Chapter 5: CPU Benchmarks

Part II: Tools


"Benchmarks are like statistics: you can prove anything with them if you try hard enough." — Unknown

The Dhrystone Revelation

In 1984, Reinhold Weicker released the Dhrystone benchmark. It's a short C program designed to measure CPU integer performance. Over thirty years later, it's still widely used.

But Dhrystone has a fundamental problem. Let me start with a story.

A few years ago, I was evaluating two embedded processors. Vendor A claimed 3.0 DMIPS/MHz; Vendor B claimed 2.8 DMIPS/MHz. A looked faster, right?

We bought two development boards and ran Dhrystone:

Chip A: 3.1 DMIPS/MHz (matches spec)
Chip B: 2.9 DMIPS/MHz (matches spec)

Great, specs are accurate. Then we ran our actual application—an image processing pipeline:

Chip A: 45 fps
Chip B: 62 fps

Wait, Chip B is 38% faster? But A has higher DMIPS!

This is Dhrystone's problem.

Why Dhrystone Is Unreliable

Problem 1: Too Small, Fits in Cache

The entire Dhrystone program is only a few KB. On modern processors, it fits entirely in L1 instruction cache. This means it measures "best case," not real-world performance.

Dhrystone code size: ~4 KB
L1 I-cache size:     32-64 KB

Result: 100% cache hit rate (unrealistic)

Problem 2: Compilers Can "Cheat"

Dhrystone's source code has computations that can be optimized away. Smart compilers can dramatically boost scores.

// A piece of Dhrystone code
Proc_1(Ptr_Val_Par)
{
    // This function's result might not be used
    // Compiler might optimize the entire function away
}

This is why DMIPS numbers sometimes include compiler versions:

"3.0 DMIPS/MHz (GCC 4.8, -O2)"
"4.2 DMIPS/MHz (Commercial Compiler X, -O3)"
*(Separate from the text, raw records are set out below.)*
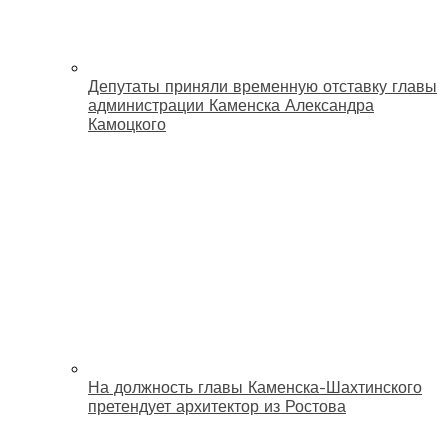
Депутаты приняли временную отставку главы
администрации Каменска Александра
Камоцкого
На должность главы Каменска-Шахтинского
претендует архитектор из Ростова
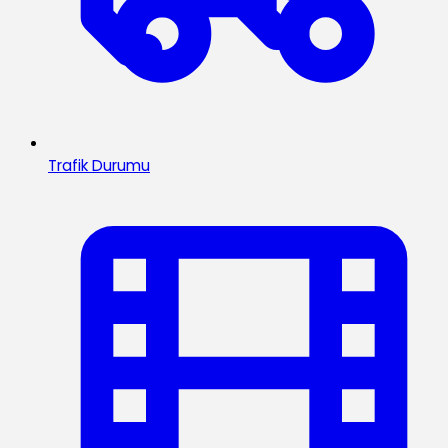
Trafik Durumu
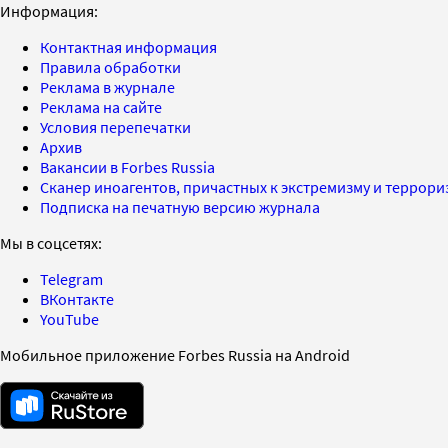
Информация:
Контактная информация
Правила обработки
Реклама в журнале
Реклама на сайте
Условия перепечатки
Архив
Вакансии в Forbes Russia
Сканер иноагентов, причастных к экстремизму и террор
Подписка на печатную версию журнала
Мы в соцсетях:
Telegram
ВКонтакте
YouTube
Мобильное приложение Forbes Russia на Android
Same chip, different compilers, 40% score difference. Are we measuring CPU or compiler?

Problem 3: Doesn't Represent Real Workloads

Dhrystone was designed in 1984, based on "typical" instruction distributions of that era. Modern programs are completely different:

  • More memory access
  • More complex control flow
  • Larger working sets
  • More SIMD and floating-point operations

Using Dhrystone to predict modern application performance is like using 1984 traffic data to predict today's congestion.

CoreMark: The Modern Alternative

EEMBC (Embedded Microprocessor Benchmark Consortium) released CoreMark in 2009 as a Dhrystone replacement.

CoreMark's Improvements

1. Prevents Compiler Cheating

CoreMark results are validated. If the compiler optimizes away computations, validation fails.

// CoreMark uses CRC to validate results
crc = crc_calc(result);
if (crc != EXPECTED_CRC) {
    // Compiler cheated, result invalid
}

2. Larger Code Footprint

CoreMark is about 16-32 KB—larger than Dhrystone, but may still fit in L1 cache.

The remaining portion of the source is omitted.